_Records from a dataset_
----

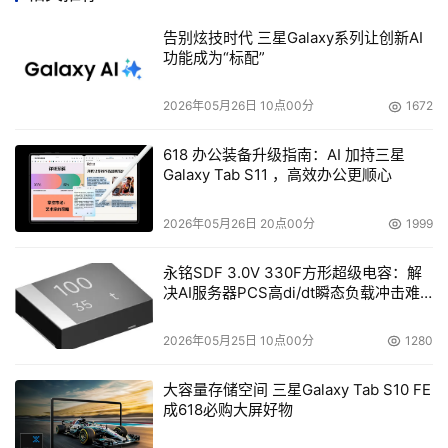
下半年，中软和海南华银投资公司等其他投资商共同组建一
告别炫技时代 三星Galaxy系列让创新AI
个ISP。郝杰受中软派遣进入这家公司，自技术部经理开始
功能成为“标配”
一直到担任总工程师，从事互联网技术开发，这使郝杰成为
中国最早一批互联网技术先锋。让郝杰骄傲的是，那时像新
2026年05月26日 10点00分
1672
浪、搜狐这样的互联网公司还没有诞生。而在这时，郝杰在
618 办公装备升级指南：AI 加持三星
互联网世界中已经搞得有声有色了。全球第一场网络围棋比
Galaxy Tab S11 ，高效办公更顺心
赛就是郝杰策划、组织并实现的，这场中日围棋比赛，对弈
双方为中方余斌九段在中国大饭店，日方小林觉九段则在日
2026年05月26日 20点00分
1999
本棋院，双方远隔重洋，纹枰论道。
永铭SDF 3.0V 330F方形超级电容：解
决AI服务器PCS高di/dt瞬态负载冲击难
    让郝杰有机会参与中国数字光盘联合体会议的缘起应该
题
是与美国康柏公司进行的艰难的知识产权谈判。1998年，
2026年05月25日 10点00分
1280
郝杰被调回中软本部，担任电子工业部计算机软件复用技术
研究中心副主任兼首席科学家。这个中心的主任是由当时任
大容量存储空间 三星Galaxy Tab S10 FE
中软总公司总裁，现任中国电子科技集团总经理的王志刚担
成618必购大屏好物
任的。一到中心，郝杰面对的首要任务是参与和美国康柏公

----

_Required action_
What's needed is a word-for-word copy of the lines from the one holding "2026年05月26日 10点00分" through the final line of the data.

_Answer to this exercise_
2026年05月26日 10点00分
1672
浪、搜狐这样的互联网公司还没有诞生。而在这时，郝杰在
618 办公装备升级指南：AI 加持三星
互联网世界中已经搞得有声有色了。全球第一场网络围棋比
Galaxy Tab S11 ，高效办公更顺心
赛就是郝杰策划、组织并实现的，这场中日围棋比赛，对弈
双方为中方余斌九段在中国大饭店，日方小林觉九段则在日
2026年05月26日 20点00分
1999
本棋院，双方远隔重洋，纹枰论道。
永铭SDF 3.0V 330F方形超级电容：解
决AI服务器PCS高di/dt瞬态负载冲击难
    让郝杰有机会参与中国数字光盘联合体会议的缘起应该
题
是与美国康柏公司进行的艰难的知识产权谈判。1998年，
2026年05月25日 10点00分
1280
郝杰被调回中软本部，担任电子工业部计算机软件复用技术
研究中心副主任兼首席科学家。这个中心的主任是由当时任
大容量存储空间 三星Galaxy Tab S10 FE
中软总公司总裁，现任中国电子科技集团总经理的王志刚担
成618必购大屏好物
任的。一到中心，郝杰面对的首要任务是参与和美国康柏公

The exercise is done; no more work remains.